Do you think the Internet, digital techology, and computer movies could ever replace the film (and reading) experience?
I think movies should come out simultaneously in theaters, DVD and pay-TV. DVD sales would benefit from the publicity. The public is no longer “one audience” but many different ones. For example, kids can download movies but might not watch them — they see trailers to decide if they want to go to the theater or pick up the DVD.
At the same time, I think there will always be people who go out to movies. This holds true for book and music audiences. People download music but still go to concerts.
But there are other possibilities [with technology]. You could write scenes, shoot them, show them on the Web or on “Myspace,” get feedback, and then change the scene based on the feedback. Which is the way its done in theater. That way a movie would be composed slowly. I’m not afraid of technology. It depends on how you use it.
Would you return to science fiction?
Yes. “The Calcutta Chromosome” is a beautiful book by novelist Amitav Ghosh, whom I met in India. I’d like to make that movie. It would be an expensive production and would have to be done as an American co-production. It’s set in New York and Calcutta in the past, present, and future. They liked the idea in the States but insisted that lots of aspects of the story be clarified. I instead prefer letting some things remain mysterious.
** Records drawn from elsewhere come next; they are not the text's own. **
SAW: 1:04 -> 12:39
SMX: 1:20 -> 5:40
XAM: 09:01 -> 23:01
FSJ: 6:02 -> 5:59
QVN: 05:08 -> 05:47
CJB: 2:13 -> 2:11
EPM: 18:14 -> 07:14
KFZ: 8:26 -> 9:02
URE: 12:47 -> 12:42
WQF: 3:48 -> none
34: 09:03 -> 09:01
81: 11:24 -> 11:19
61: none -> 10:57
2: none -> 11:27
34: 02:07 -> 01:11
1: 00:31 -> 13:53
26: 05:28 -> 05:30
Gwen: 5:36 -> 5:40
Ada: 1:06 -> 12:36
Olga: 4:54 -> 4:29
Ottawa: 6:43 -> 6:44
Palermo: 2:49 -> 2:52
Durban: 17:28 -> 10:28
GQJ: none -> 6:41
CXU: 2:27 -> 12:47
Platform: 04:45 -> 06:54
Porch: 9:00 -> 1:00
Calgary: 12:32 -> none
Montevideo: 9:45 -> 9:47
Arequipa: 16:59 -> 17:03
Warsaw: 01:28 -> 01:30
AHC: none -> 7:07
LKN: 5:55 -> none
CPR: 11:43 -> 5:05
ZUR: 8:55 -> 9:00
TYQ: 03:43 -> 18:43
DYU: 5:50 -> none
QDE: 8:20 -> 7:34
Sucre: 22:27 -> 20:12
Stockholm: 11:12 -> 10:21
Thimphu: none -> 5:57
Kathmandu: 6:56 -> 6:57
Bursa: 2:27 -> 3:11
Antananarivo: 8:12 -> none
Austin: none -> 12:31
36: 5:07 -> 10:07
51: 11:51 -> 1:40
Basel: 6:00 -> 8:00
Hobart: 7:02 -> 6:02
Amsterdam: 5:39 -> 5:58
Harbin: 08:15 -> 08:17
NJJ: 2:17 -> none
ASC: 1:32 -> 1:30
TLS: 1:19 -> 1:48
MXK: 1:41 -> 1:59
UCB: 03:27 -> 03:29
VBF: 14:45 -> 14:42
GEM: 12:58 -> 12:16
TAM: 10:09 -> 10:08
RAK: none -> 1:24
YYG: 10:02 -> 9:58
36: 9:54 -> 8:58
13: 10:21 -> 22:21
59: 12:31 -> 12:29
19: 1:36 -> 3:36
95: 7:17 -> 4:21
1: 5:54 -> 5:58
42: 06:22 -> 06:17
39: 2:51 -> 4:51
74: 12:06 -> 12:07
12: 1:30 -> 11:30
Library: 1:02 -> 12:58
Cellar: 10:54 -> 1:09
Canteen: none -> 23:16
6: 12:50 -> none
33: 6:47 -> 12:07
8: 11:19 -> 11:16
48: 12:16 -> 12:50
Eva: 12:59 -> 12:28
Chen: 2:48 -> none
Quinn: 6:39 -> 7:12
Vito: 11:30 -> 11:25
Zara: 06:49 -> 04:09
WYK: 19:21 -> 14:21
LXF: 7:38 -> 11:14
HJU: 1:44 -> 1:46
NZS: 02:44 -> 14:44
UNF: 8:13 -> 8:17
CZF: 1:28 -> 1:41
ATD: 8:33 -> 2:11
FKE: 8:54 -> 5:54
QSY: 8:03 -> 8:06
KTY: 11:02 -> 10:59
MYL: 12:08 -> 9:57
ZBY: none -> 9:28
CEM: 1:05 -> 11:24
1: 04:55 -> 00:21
What’s your next film project?
A comedy called “Happy Family.” It’s about two families, one rich, aristocratic, and Milanese, the other middle class. Their teen children decide to marry, so the two families meet. One of the characters is a scriptwriter, and as the movie goes on, the audience realizes that the story they’re seeing is the one the scriptwriter is writing. It’s based on a play.
Why do you make movies?
Because I have fun.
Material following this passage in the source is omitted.